渡辺えつこ × 母袋俊也「Gegenüberstellung / confrontation 対置」

母袋俊也 Qf・SHOH《掌》90・Holz-22 2020 ©︎ Toshiya Motai

渡辺えつこ Chamber 2021 ©︎ Etsuko Watanabe Courtesy of Yumiko Chiba Associates

 ユミコチバアソシエイツで、渡辺えつこと母袋俊也による2人展「Gegenüberstellung / confrontation 対置」が開催される。

 渡辺は1960年東京都生まれ。武蔵野美術大学造形学部油絵学科を卒業後、国立デュッセルドルフ芸術大学絵画科でゲルハルト・リヒターに師事し、以来、約30年間にわたってドイツを拠点に活動した。現在は日本にスタジオを構え、作品を制作。テレビのモニターに映された映像や、解像度の荒い画像を思わせる場面を写実的に描く絵画などを発表してきた。

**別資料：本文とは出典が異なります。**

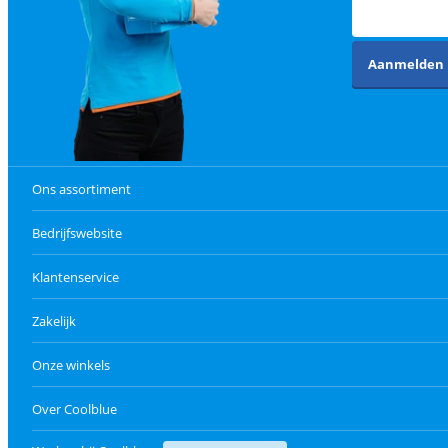
Aanmelden
Ons assortiment
Bedrijfswebsite
Klantenservice
Zakelijk
Onze winkels
Over Coolblue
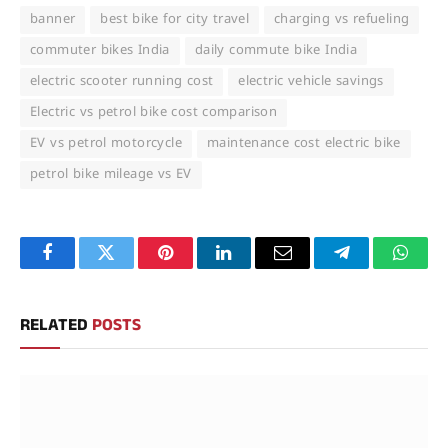
banner
best bike for city travel
charging vs refueling
commuter bikes India
daily commute bike India
electric scooter running cost
electric vehicle savings
Electric vs petrol bike cost comparison
EV vs petrol motorcycle
maintenance cost electric bike
petrol bike mileage vs EV
Facebook
Twitter
Pinterest
LinkedIn
Email
Telegram
Whats
RELATED
POSTS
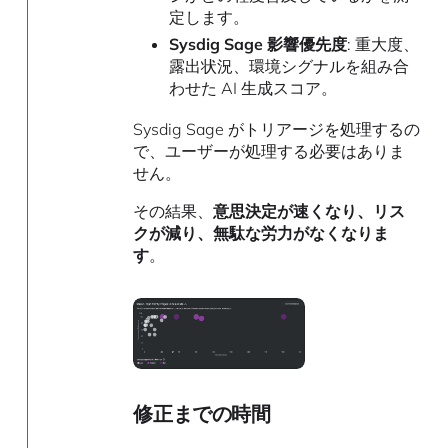
定します。
Sysdig Sage 影響優先度
: 重大度、
露出状況、環境シグナルを組み合
わせた AI 生成スコア。
Sysdig Sage がトリアージを処理するの
で、ユーザーが処理する必要はありま
せん。
その結果、
意思決定が速くなり、リス
クが減り、無駄な労力がなくなりま
す
。
修正までの時間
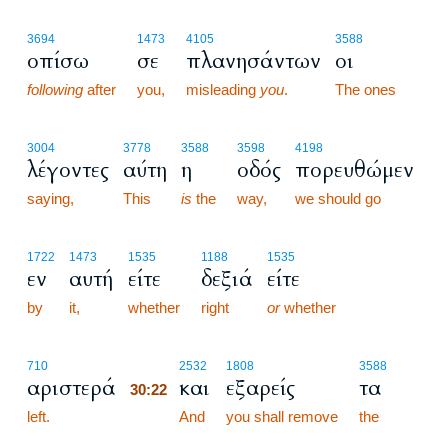
3694
1473
4105
3588
οπίσω
σε
πλανησάντων
οι
following
after
you,
misleading
you
.
The ones
3004
3778
3588
3598
4198
λέγοντες
αύτη
η
οδός
πορευθώμεν
saying,
This
is
the
way,
we should go
1722
1473
1535
1188
1535
εν
αυτή
είτε
δεξιά
είτε
by
it,
whether
right
or
whether
30:22
710
2532
1808
3588
αριστερά
και
εξαρείς
τα
30:22
left.
30:22
And
you shall remove
the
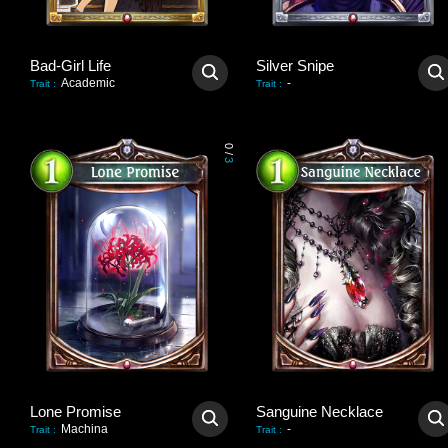
Bad-Girl Life
Silver Snipe
Academic
-
Trait
:
Trait
:
0
/
3
Lone Promise
Sanguine Necklace
Machina
-
Trait
:
Trait
:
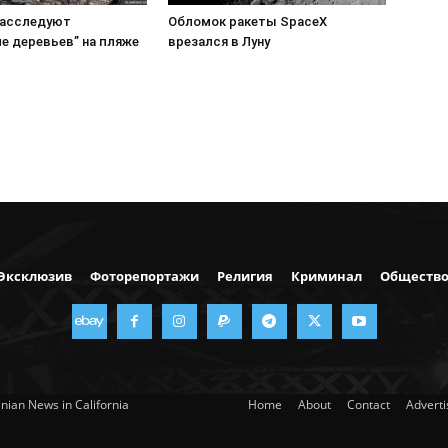
расследуют
Обломок ракеты SpaceX
е деревьев” на пляже
врезался в Луну
Эксклюзив
Фоторепортажи
Религия
Криминал
Обществ
nian News in California
Home
About
Contact
Advert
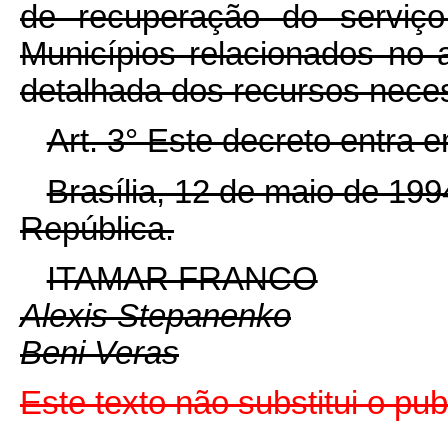
de recuperação do serviço
Municípios relacionados no a
detalhada dos recursos neces
Art. 3° Este decreto entra 
Brasília, 12 de maio de 19
República.
ITAMAR FRANCO
Alexis Stepanenko
Beni Veras
Este texto não substitui o p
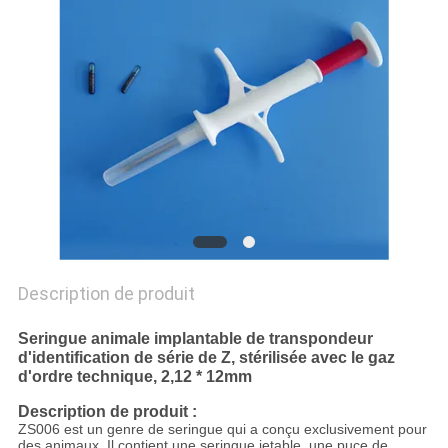
CITATION
PLAN
DU
SITE
PRIVACY
POLICY
Description de produit
Seringue animale implantable de transpondeur
d'identification de série de Z, stérilisée avec le gaz
d'ordre technique, 2,12 * 12mm
Description de produit :
ZS006 est un genre de seringue qui a conçu exclusivement pour
des animaux. Il contient une seringue jetable, une puce de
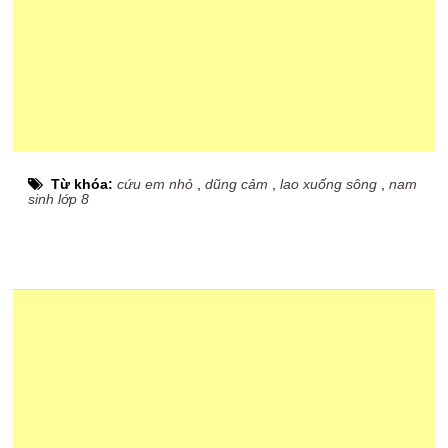
Từ khóa:
cứu em nhỏ
,
dũng cảm
,
lao xuống sông
,
nam
sinh lớp 8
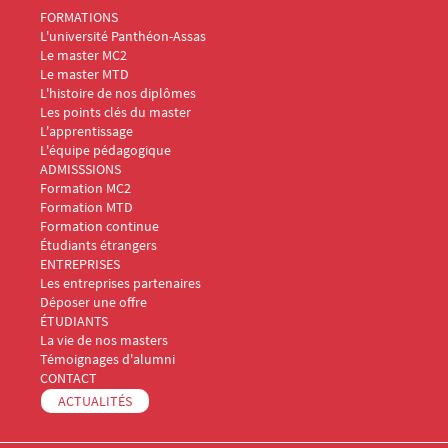
Menu Footer Masters Marketing 1
FORMATIONS
L'université Panthéon-Assas
Le master MC2
Le master MTD
L'histoire de nos diplômes
Les points clés du master
L'apprentissage
L'équipe pédagogique
Menu Footer Masters Marketing 2
ADMISSSIONS
Formation MC2
Formation MTD
Formation continue
Étudiants étrangers
Menu Footer Masters Marketing 3
ENTREPRISES
Les entreprises partenaires
Déposer une offre
Menu Footer Masters Marketing 4
ÉTUDIANTS
La vie de nos masters
Témoignages d'alumni
Menu Footer Masters Marketing 5
CONTACT
ACTUALITÉS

 瞬間的に「画像」へと変換された一場面を、手作業を伴う絵画という手法によって、画像の歪みやノイズまでを丹念になぞるようにして描く渡辺の作品は、「画像」と「絵画」の間にある複数の時間の層や、デジタルとアナログのあいだにある視覚認識の差異を改めて浮き彫りにする。

 母袋は1954年長野県生まれ。東京造形大学美術学科絵画専攻で学び、83年に渡独。フランクフルト美術大学絵画・美術理論科でライマー・ヨヒムス教授から教えを受けるなど、渡辺と同じく、ドイツでの活動歴を持つ画家・美術理論家だ。2019年には、自身の美術論集を編纂した『絵画へ 1990-2018 美術論集』を出版している。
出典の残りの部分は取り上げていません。